私と彼女の世界。脳の不思議。

昨日。夏が真っ盛りの日。百日紅が咲いている。私はその軽やかな雰囲気を改めて美しいと思っていた。一緒に歩いていた友人に百日紅が好きだと伝えると、「そうだね」とさえない返事が返ってきた。花に対する興味が薄いのかと思ったがそうではなかった。

彼女が百日紅を見てある種の憂いを感じるのには別の理由があった。

1年前まで交際していた男性。その時はすでに彼との別れが近付いていることを感じていた。最後に話した場所は公園だったらしい。会話の間、彼女の横目に終始存在していたのが、隅に佇んでいた鮮やかなピンク色の百日紅の木だったという。
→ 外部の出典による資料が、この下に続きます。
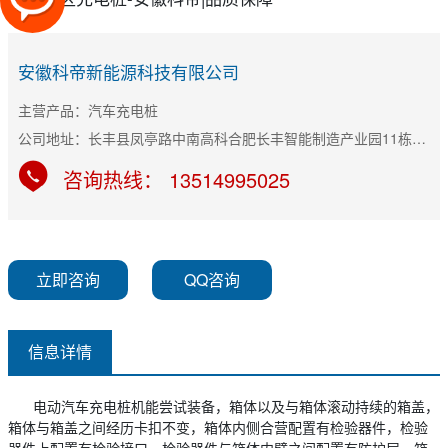
安徽科帝新能源科技有限公司
主营产品：汽车充电桩
公司地址：长丰县凤亭路中南高科合肥长丰智能制造产业园11栋B座
咨询热线： 13514995025
立即咨询
QQ咨询
信息详情
电动汽车充电桩机能尝试装备，箱体以及与箱体滚动持续的箱盖，
箱体与箱盖之间经历卡扣不变，箱体内侧合营配置有检验器件，检验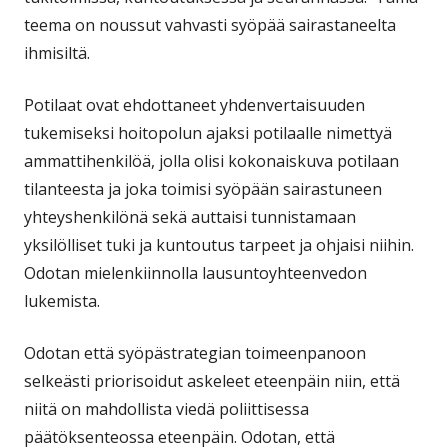
teema on noussut vahvasti syöpää sairastaneelta
ihmisiltä.
Potilaat ovat ehdottaneet yhdenvertaisuuden
tukemiseksi hoitopolun ajaksi potilaalle nimettyä
ammattihenkilöä, jolla olisi kokonaiskuva potilaan
tilanteesta ja joka toimisi syöpään sairastuneen
yhteyshenkilönä sekä auttaisi tunnistamaan
yksilölliset tuki ja kuntoutus tarpeet ja ohjaisi niihin.
Odotan mielenkiinnolla lausuntoyhteenvedon
lukemista.
Odotan että syöpästrategian toimeenpanoon
selkeästi priorisoidut askeleet eteenpäin niin, että
niitä on mahdollista viedä poliittisessa
päätöksenteossa eteenpäin. Odotan, että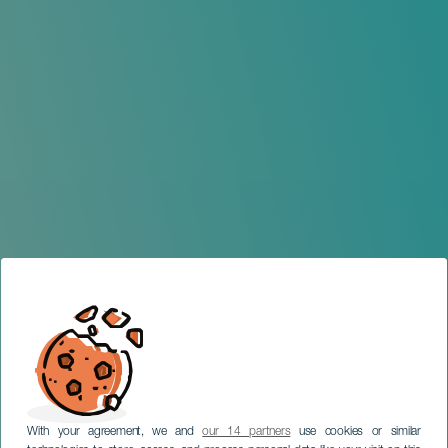
With your agreement, we and
our 14 partners
use cookies or similar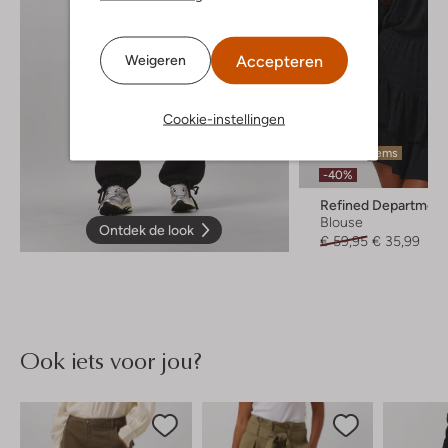
Accepteren
Weigeren
Cookie-instellingen
Laatste items
-40%
Refined Department
Blouse
Ontdek de look
€ 59,95
€ 35,99
Ook iets voor jou?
彼女が百日紅を見るたびに思い出すのは、その時の心寂しい気持ちなのである。

私はこんなエピソードを聞いて、数十秒間、閉口してしまった。

一本の百日紅、それも同じ場所で、同じ時間に見たときの世界がこんなにも違うなんて。その事実が強烈に感じられた。

私にとって美しい花が、彼女にとっては苦くて心寂しい気持ちを思い出させるモチーフになっている。

私たちが目にするものは、その人の経験や今まで受けてきた教育、その時の心の状態によっていくらでも変形され、解釈されるのだ。しかもそれらは意識的に起きているのではない。私たちの脳は、自分がそうしていると意識させることなく、視覚から得たデータを変形させる。

この事実を経験的に体験したことで、こう思った。

もし、この脳の勝手な編集機能を知覚することで、和らげることができたら、私はいろいろな出来事や物事をもっと真っすぐと見ることができるのではないか。これからは、そんなことを考えながらあらゆるものを見て、隣にいる友人の世界を想像していきたい。